Don't Be Evil: Utopias, Frontiers, and Brogrammers - imartin2k
https://logicmag.io/03-dont-be-evil/
======
emacsgifs
This is one of the more insightful and interesting reads posted on HN.

I took issue with the statement that Apple have always cynically coopted
counterculture and utopian motifs. Then I thought about it for a second.

Getting people pumped up about Apple using utopian imagery and counterculture
suggestions _was_ always cynical. It just happened to work very effectively on
me in the 80s, and may very well have fuelled a lot of my early life's
optimism. In particular my faith that certain tech/companies were inherently
good. I was certainly a big fan of Apple for many years.

If that naivety hadn't already faded significantly, this may have been a more
severe reaction, than ... Hey wait!? ... Oh right!

Obviously Steve had already exploited and cheated Woz on a number of occasions
before the formative Mac 1984 Ads (which made a deep impression on me at the
time.) So it's not that much of a reach to say they are somewhat cynical.

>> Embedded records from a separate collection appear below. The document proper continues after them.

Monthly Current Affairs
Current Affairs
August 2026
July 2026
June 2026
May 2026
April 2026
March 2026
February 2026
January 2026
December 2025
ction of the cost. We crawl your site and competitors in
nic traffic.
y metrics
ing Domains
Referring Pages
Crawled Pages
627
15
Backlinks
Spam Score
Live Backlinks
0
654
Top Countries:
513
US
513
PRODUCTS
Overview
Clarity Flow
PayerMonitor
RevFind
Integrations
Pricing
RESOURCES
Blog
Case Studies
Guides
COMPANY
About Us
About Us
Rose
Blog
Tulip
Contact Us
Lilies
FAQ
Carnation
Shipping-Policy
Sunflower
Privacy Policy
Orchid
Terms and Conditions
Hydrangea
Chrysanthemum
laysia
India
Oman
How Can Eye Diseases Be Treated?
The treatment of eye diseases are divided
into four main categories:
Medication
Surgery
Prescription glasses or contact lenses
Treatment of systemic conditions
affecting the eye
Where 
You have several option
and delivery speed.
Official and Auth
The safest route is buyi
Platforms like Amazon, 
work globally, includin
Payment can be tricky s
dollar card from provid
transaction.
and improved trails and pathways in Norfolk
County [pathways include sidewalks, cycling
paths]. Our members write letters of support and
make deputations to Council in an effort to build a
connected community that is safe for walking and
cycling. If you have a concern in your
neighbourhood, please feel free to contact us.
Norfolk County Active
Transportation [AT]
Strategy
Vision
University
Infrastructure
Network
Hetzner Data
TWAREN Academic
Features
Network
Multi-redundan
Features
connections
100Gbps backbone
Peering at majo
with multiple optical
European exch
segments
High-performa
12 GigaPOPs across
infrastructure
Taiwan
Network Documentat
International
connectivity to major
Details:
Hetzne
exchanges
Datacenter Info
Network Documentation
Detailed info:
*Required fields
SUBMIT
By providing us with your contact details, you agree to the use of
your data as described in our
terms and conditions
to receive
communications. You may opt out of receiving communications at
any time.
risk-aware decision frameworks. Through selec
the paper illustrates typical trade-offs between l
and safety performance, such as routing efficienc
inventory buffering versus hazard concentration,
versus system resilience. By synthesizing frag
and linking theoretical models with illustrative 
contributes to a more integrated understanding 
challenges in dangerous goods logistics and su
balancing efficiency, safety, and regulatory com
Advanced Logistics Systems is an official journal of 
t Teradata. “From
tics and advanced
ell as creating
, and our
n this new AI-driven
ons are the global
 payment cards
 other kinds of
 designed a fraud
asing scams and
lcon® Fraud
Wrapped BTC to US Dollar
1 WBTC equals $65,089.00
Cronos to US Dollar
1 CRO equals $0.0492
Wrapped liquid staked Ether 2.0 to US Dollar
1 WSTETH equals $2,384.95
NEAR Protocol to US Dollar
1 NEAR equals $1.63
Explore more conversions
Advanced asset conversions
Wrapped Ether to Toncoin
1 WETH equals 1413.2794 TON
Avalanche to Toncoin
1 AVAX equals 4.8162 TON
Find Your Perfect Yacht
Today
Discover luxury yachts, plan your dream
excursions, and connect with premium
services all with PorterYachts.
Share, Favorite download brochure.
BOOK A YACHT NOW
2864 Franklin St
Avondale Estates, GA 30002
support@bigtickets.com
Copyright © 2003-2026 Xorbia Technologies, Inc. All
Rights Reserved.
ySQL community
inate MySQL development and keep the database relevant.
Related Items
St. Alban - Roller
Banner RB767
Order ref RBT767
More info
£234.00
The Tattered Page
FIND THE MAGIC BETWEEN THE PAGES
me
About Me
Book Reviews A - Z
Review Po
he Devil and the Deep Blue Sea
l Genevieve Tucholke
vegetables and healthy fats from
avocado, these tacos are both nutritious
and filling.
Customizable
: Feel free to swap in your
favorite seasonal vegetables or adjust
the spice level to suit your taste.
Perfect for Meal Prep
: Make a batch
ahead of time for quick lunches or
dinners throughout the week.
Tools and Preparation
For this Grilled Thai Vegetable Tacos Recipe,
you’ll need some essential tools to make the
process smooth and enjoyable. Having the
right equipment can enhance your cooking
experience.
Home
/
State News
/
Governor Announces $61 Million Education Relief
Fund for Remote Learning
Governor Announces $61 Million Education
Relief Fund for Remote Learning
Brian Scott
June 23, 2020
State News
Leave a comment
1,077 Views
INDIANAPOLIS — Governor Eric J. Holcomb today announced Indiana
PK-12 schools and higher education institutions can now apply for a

Jobs is a very interesting person, specifically because I think he bought a
lot of his own bullshit. Possibly his LSD experience was something which led
to deep understanding of humans and interpersonal politics, which may have led
to him developing his reality distortions field... Who knows. He may also have
developed the classic [1]Acid Jesus Messianic complex and as a result we have
the enigma we are left with in the public memory of Jobs. Millions who believe
he was an agent of change and a tech god. While many many, who look deeper at
the man think he's quite the piece of (edit for politeness) work.

Speculation on this is ultimately pointless... but it's something I muse about
myself.

1\.
[https://en.m.wikipedia.org/wiki/Messiah_complex](https://en.m.wikipedia.org/wiki/Messiah_complex)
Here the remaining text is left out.